_Problem to work on_
Find the line in the entries below that contains "https://adv.english4u.net/redir.aspx?". Repeat it exactly, and every line after it through the line that contains "Design Docs".

_Data provided_

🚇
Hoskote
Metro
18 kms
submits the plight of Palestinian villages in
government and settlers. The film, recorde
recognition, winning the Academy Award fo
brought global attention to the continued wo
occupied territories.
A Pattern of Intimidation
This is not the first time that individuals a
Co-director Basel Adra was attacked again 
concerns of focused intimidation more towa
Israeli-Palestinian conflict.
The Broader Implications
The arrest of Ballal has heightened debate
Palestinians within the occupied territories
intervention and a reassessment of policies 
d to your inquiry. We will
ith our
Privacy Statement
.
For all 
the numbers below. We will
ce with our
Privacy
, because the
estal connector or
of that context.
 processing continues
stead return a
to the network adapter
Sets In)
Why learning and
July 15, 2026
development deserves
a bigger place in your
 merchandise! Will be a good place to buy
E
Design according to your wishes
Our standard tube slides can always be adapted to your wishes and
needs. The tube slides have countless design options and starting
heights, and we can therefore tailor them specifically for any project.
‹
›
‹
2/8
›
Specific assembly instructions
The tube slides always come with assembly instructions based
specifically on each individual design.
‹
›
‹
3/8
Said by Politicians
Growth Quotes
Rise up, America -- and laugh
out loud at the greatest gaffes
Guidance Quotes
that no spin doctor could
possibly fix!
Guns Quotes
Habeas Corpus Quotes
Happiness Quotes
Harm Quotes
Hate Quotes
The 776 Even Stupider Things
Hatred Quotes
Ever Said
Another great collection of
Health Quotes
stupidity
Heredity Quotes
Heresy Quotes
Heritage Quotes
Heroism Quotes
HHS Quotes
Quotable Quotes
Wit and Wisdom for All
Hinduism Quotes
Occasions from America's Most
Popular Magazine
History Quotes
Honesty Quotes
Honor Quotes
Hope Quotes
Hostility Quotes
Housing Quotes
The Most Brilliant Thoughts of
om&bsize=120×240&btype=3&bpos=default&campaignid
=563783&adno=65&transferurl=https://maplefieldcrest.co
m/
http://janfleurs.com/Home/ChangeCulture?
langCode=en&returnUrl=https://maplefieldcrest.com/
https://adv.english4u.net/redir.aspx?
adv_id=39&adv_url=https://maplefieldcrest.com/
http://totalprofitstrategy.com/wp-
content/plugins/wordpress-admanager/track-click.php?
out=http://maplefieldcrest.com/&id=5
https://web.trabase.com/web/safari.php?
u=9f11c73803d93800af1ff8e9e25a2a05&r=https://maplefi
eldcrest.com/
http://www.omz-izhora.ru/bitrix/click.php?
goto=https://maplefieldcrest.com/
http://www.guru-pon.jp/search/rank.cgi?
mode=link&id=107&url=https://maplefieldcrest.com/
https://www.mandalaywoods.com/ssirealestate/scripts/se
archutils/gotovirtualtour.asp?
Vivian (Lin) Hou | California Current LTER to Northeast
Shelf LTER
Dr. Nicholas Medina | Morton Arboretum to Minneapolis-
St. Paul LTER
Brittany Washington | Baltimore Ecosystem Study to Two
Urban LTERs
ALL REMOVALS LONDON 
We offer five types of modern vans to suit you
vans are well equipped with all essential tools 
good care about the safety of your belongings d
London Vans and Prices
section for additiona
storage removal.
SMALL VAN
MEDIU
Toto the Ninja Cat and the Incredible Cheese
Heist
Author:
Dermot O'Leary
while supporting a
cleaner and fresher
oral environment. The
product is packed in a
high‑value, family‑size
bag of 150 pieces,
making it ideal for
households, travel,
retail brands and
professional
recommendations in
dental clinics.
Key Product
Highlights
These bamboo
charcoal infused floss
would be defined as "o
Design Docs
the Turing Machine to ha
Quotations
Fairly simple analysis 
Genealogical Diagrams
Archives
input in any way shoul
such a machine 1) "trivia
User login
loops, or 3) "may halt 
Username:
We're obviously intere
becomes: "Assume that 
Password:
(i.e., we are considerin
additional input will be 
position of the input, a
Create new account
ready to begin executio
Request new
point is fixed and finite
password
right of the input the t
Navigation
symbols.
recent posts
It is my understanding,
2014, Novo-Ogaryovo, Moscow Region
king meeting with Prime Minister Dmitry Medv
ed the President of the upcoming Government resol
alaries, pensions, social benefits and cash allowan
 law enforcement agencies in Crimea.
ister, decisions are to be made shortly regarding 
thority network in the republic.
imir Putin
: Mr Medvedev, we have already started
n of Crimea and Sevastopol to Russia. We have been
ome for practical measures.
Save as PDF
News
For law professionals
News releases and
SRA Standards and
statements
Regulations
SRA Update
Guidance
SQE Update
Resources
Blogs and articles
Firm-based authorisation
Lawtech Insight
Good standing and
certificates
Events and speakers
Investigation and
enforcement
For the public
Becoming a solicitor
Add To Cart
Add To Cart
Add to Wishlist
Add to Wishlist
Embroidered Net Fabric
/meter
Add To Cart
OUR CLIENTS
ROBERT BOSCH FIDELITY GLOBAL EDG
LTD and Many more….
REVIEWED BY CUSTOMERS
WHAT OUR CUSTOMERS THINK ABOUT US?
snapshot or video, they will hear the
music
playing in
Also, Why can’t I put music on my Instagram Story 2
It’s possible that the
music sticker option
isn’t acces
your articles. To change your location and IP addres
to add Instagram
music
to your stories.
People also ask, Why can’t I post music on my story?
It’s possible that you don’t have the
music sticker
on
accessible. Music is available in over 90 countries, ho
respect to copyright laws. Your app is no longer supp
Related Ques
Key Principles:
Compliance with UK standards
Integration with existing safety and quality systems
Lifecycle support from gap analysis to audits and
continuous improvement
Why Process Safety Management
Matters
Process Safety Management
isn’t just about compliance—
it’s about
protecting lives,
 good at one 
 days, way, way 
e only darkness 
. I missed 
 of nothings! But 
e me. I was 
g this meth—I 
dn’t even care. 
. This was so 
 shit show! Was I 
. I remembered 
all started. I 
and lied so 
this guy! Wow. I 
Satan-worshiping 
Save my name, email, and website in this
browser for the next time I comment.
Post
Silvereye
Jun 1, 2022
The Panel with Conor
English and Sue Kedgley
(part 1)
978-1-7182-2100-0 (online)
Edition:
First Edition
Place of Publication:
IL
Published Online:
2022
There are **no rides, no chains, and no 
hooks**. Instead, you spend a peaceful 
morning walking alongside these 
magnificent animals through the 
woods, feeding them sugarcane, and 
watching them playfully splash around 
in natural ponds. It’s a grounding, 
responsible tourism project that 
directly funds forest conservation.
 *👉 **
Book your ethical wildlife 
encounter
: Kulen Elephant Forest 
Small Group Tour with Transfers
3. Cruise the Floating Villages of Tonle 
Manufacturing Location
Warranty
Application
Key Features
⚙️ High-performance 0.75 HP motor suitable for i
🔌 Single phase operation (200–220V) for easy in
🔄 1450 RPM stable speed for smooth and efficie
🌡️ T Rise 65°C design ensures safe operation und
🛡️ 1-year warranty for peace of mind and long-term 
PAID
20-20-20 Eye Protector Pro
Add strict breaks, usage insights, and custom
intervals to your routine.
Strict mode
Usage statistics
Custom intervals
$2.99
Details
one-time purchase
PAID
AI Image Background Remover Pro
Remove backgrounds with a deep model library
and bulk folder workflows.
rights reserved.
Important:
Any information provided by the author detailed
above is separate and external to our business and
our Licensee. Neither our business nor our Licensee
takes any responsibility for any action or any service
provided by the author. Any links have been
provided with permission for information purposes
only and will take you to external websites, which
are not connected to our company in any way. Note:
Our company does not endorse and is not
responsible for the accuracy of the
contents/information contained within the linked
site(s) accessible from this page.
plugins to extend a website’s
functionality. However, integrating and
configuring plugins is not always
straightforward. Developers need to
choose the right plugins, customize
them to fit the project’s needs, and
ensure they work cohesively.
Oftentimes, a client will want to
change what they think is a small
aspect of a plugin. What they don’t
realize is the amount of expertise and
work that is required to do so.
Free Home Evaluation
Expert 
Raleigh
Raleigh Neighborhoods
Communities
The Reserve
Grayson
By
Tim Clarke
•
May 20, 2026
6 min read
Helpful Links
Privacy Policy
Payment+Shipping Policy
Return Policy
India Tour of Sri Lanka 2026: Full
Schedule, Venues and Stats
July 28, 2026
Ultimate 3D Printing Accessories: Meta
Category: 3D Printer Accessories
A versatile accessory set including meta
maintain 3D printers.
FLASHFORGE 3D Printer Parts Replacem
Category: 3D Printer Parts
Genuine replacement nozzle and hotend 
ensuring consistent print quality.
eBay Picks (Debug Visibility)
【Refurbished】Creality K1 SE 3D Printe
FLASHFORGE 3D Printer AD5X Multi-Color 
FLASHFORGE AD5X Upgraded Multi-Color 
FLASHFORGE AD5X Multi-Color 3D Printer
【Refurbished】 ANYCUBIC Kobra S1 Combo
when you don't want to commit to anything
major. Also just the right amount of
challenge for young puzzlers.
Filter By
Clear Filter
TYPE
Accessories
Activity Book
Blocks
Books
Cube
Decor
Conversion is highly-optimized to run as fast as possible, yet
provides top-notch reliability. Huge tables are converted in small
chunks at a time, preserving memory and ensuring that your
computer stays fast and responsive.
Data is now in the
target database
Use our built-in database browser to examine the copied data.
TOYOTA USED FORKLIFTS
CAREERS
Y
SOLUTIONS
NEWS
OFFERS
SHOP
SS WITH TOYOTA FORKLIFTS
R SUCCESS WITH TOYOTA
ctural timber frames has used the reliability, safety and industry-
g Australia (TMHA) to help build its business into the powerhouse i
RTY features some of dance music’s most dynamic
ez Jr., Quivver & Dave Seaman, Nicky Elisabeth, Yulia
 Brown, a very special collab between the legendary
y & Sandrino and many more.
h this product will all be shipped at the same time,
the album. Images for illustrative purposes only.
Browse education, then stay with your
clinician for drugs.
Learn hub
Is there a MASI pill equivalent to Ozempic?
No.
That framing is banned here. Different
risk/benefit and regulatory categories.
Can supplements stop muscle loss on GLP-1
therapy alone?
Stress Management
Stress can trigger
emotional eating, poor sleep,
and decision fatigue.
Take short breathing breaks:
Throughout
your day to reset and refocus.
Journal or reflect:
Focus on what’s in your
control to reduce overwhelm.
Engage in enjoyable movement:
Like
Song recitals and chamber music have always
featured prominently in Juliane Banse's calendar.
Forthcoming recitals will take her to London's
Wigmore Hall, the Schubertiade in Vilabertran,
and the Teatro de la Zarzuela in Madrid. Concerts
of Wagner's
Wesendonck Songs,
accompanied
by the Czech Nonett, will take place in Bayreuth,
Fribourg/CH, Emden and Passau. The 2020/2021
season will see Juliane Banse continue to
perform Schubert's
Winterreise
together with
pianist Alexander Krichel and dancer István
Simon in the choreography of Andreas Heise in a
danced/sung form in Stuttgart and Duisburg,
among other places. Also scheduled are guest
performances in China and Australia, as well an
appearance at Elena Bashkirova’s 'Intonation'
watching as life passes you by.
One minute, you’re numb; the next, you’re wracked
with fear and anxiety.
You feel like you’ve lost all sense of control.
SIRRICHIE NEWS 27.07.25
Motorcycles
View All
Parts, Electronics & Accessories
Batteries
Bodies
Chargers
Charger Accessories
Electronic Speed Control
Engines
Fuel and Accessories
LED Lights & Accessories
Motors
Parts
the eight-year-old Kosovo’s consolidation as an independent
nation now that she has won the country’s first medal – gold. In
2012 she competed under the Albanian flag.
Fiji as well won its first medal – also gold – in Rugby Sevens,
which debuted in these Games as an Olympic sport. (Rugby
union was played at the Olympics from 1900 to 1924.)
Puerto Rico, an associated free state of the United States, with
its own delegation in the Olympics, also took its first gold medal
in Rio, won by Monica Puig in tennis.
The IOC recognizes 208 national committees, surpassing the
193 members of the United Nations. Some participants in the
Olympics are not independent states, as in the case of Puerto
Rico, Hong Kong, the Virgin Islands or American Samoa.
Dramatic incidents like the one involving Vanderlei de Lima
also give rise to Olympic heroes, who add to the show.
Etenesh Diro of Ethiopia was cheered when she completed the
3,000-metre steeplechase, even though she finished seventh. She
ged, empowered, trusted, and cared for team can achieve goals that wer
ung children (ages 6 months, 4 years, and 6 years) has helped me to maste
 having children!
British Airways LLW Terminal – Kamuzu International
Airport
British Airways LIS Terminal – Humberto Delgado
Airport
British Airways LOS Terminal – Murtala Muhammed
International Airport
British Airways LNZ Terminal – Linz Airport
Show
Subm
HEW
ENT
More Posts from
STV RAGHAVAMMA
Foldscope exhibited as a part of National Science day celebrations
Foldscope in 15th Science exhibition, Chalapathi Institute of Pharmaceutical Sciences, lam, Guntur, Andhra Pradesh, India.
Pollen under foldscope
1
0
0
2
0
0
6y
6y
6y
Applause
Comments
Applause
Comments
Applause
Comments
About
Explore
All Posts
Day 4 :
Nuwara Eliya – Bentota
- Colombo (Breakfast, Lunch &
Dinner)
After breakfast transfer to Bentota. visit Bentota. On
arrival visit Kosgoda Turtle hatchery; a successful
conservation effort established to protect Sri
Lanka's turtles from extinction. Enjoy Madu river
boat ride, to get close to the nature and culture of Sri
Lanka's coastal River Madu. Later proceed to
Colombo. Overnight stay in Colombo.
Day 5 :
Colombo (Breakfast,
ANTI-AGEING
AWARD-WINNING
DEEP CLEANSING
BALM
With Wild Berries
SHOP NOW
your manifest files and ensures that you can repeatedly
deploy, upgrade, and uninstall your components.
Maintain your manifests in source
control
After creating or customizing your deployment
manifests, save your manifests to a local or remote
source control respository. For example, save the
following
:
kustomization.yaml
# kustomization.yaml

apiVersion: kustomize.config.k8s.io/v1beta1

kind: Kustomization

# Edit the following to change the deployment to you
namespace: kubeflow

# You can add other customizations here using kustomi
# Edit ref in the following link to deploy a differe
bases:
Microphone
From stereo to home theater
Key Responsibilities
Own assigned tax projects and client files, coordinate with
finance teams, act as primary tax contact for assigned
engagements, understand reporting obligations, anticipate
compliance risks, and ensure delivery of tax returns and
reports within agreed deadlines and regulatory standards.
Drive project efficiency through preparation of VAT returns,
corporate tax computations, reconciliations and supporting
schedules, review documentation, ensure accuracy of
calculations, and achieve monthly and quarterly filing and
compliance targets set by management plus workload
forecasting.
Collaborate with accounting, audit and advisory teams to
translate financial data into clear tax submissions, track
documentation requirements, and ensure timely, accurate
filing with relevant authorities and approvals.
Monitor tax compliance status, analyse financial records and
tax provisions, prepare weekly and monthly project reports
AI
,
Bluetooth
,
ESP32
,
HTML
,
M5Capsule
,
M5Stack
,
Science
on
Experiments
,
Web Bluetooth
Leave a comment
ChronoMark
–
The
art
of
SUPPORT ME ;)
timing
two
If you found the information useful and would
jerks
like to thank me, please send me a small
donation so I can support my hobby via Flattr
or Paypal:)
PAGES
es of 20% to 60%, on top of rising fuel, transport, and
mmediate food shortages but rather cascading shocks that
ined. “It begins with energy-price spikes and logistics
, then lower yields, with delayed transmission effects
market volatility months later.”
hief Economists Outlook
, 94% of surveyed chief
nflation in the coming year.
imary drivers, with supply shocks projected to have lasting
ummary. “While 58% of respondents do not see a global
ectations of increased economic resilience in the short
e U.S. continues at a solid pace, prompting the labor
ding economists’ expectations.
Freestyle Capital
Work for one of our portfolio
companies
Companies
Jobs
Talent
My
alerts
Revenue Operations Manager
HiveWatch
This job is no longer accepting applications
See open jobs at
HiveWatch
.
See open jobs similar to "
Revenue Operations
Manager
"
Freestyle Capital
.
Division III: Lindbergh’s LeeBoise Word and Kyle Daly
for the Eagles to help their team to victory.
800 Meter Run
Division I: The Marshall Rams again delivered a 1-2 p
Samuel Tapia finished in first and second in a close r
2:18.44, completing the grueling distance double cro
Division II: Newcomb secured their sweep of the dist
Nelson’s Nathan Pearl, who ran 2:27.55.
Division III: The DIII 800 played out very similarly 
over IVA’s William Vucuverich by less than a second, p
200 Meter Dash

_Result of this task_
https://adv.english4u.net/redir.aspx?
adv_id=39&adv_url=https://maplefieldcrest.com/
http://totalprofitstrategy.com/wp-
content/plugins/wordpress-admanager/track-click.php?
out=http://maplefieldcrest.com/&id=5
https://web.trabase.com/web/safari.php?
u=9f11c73803d93800af1ff8e9e25a2a05&r=https://maplefi
eldcrest.com/
http://www.omz-izhora.ru/bitrix/click.php?
goto=https://maplefieldcrest.com/
http://www.guru-pon.jp/search/rank.cgi?
mode=link&id=107&url=https://maplefieldcrest.com/
https://www.mandalaywoods.com/ssirealestate/scripts/se
archutils/gotovirtualtour.asp?
Vivian (Lin) Hou | California Current LTER to Northeast
Shelf LTER
Dr. Nicholas Medina | Morton Arboretum to Minneapolis-
St. Paul LTER
Brittany Washington | Baltimore Ecosystem Study to Two
Urban LTERs
ALL REMOVALS LONDON 
We offer five types of modern vans to suit you
vans are well equipped with all essential tools 
good care about the safety of your belongings d
London Vans and Prices
section for additiona
storage removal.
SMALL VAN
MEDIU
Toto the Ninja Cat and the Incredible Cheese
Heist
Author:
Dermot O'Leary
while supporting a
cleaner and fresher
oral environment. The
product is packed in a
high‑value, family‑size
bag of 150 pieces,
making it ideal for
households, travel,
retail brands and
professional
recommendations in
dental clinics.
Key Product
Highlights
These bamboo
charcoal infused floss
would be defined as "o
Design Docs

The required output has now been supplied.